Microsoft.AspNetCore.Diagnostics.DeveloperExceptionPageMiddleware: Error: An unhandled exception has occurred while executing the request.
System.InvalidOperationException: No authentication handler is registered for the scheme 'Test'. The registered schemes are: Identity.Application, Identity.External, Identity.TwoFactorRememberMe, Identity.TwoFactorUserId, BasicAuthentication.

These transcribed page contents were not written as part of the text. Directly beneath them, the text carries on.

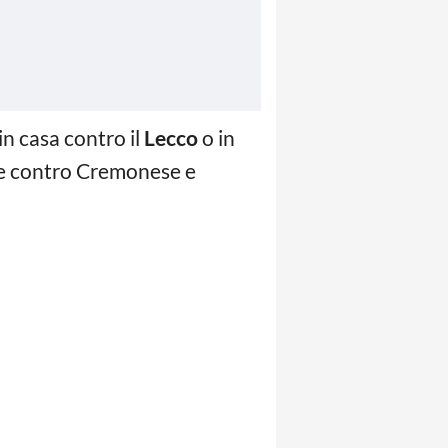
in casa contro il
Lecco
o in
are contro Cremonese e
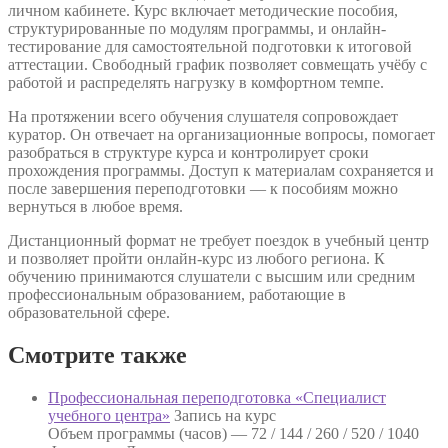
личном кабинете. Курс включает методические пособия,
структурированные по модулям программы, и онлайн-
тестирование для самостоятельной подготовки к итоговой
аттестации. Свободный график позволяет совмещать учёбу с
работой и распределять нагрузку в комфортном темпе.
На протяжении всего обучения слушателя сопровождает
куратор. Он отвечает на организационные вопросы, помогает
разобраться в структуре курса и контролирует сроки
прохождения программы. Доступ к материалам сохраняется и
после завершения переподготовки — к пособиям можно
вернуться в любое время.
Дистанционный формат не требует поездок в учебный центр
и позволяет пройти онлайн-курс из любого региона. К
обучению принимаются слушатели с высшим или средним
профессиональным образованием, работающие в
образовательной сфере.
Смотрите также
Профессиональная переподготовка «Специалист
учебного центра»
Запись на курс
Объем программы (часов) —
72 / 144 / 260 / 520 / 1040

Did you forget to call AddAuthentication().Add[SomeAuthHandler]("Test",...)?
at Microsoft.AspNetCore.Authentication.AuthenticationService.AuthenticateAsync(HttpContext context, String scheme)
at Microsoft.AspNetCore.Authorization.Policy.PolicyEvaluator.AuthenticateAsync(AuthorizationPolicy policy, HttpContext context)
at Microsoft.AspNetCore.Authorization.AuthorizationMiddleware.Invoke(HttpContext context)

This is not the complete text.